### ASSIGNMENT
Please copy out every line of the listing below in which the word "each" appears.

### GIVEN DATA
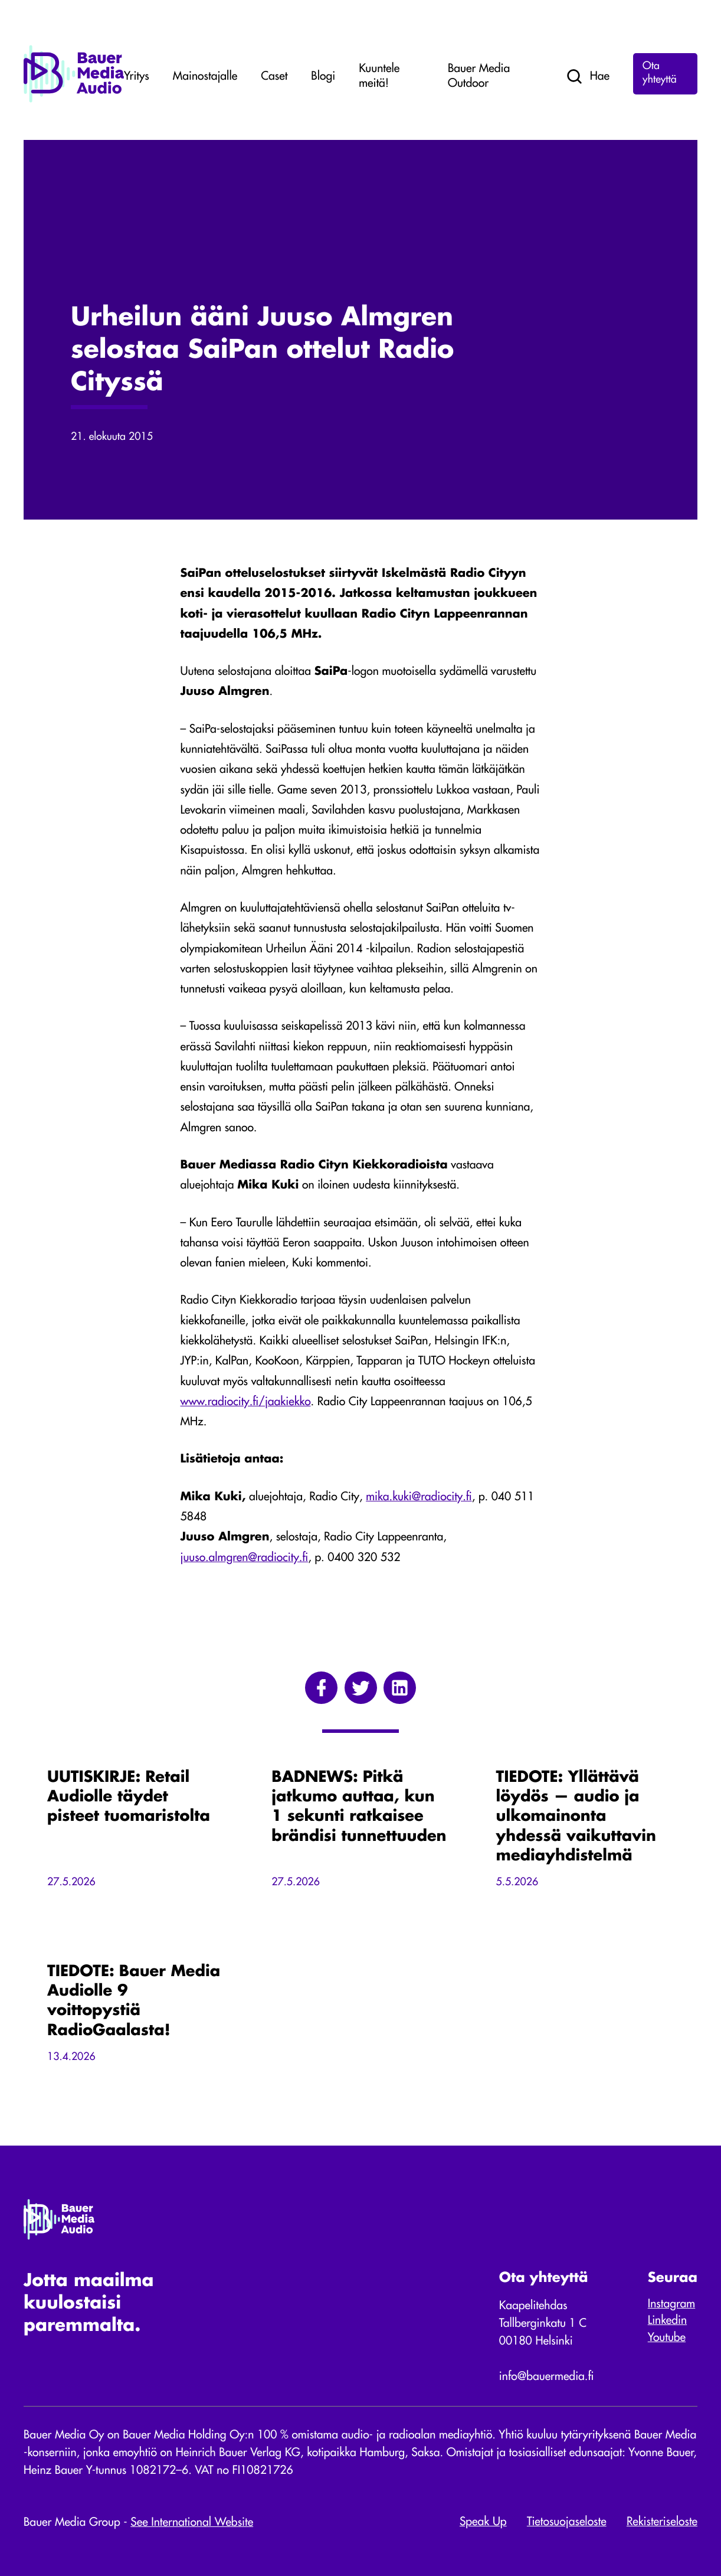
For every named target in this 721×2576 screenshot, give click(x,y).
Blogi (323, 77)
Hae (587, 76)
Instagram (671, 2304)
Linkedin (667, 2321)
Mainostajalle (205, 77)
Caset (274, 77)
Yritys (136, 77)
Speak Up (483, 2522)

--

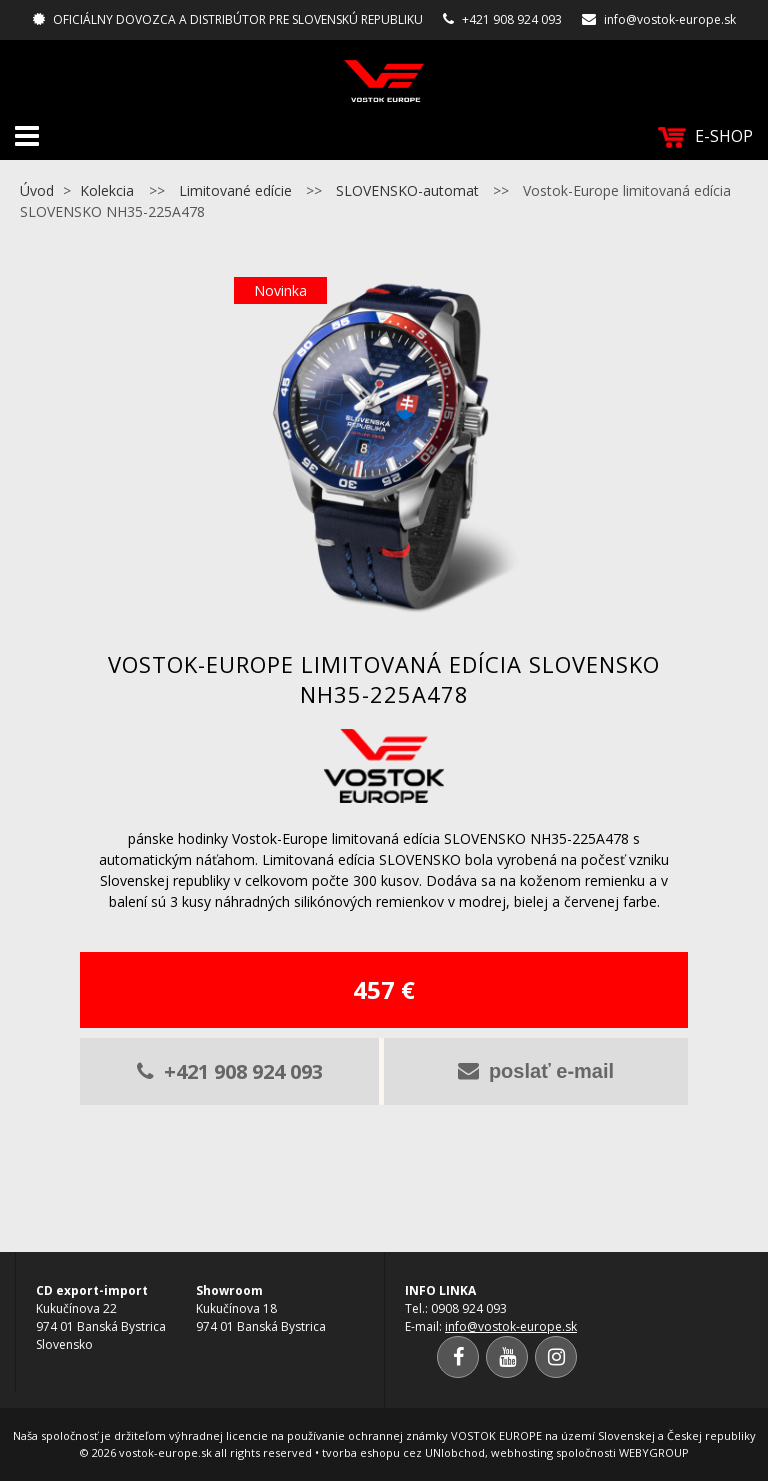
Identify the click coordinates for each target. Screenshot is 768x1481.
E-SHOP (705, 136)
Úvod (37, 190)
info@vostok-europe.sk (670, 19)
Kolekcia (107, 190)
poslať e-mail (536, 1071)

--

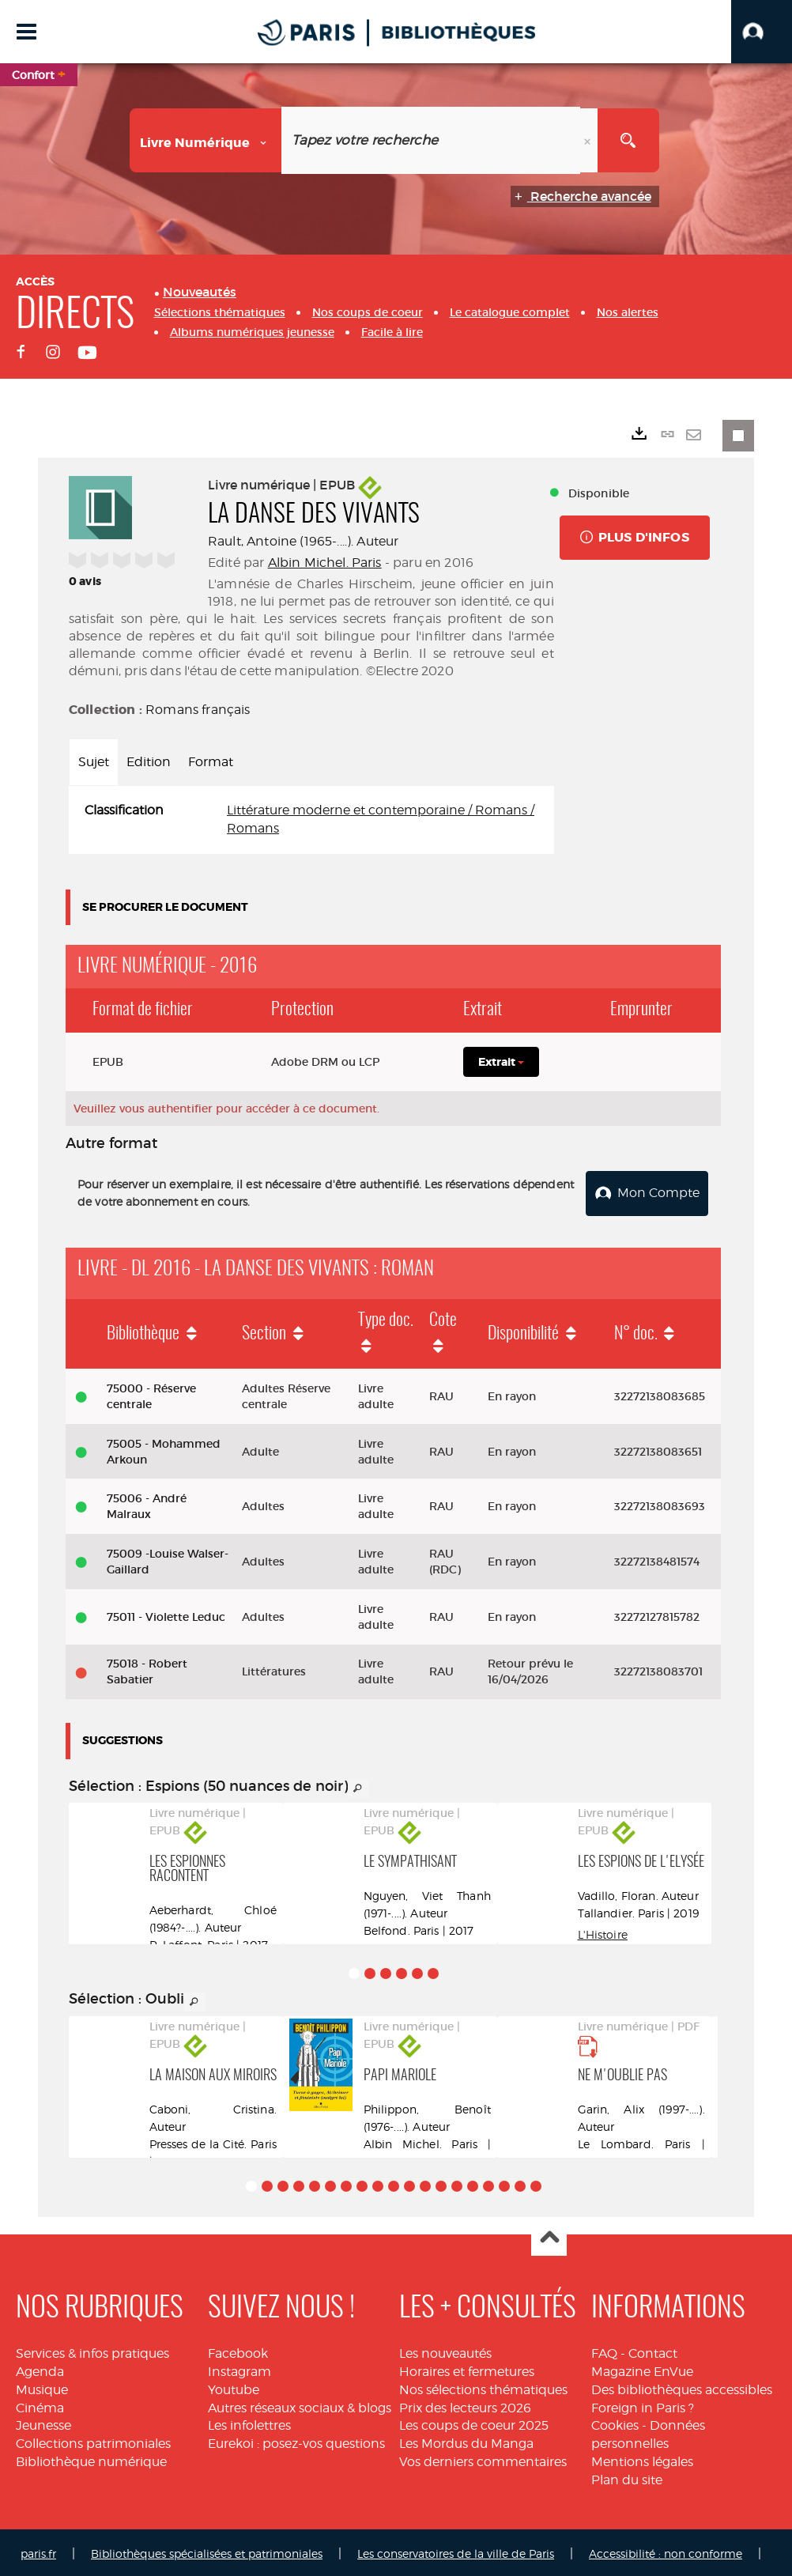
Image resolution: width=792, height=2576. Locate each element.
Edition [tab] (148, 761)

### YOUR RESPONSE
Identify the click coordinates for each target. Screenshot is 768x1481.
Image resolution: width=792, height=2576. Locate each element.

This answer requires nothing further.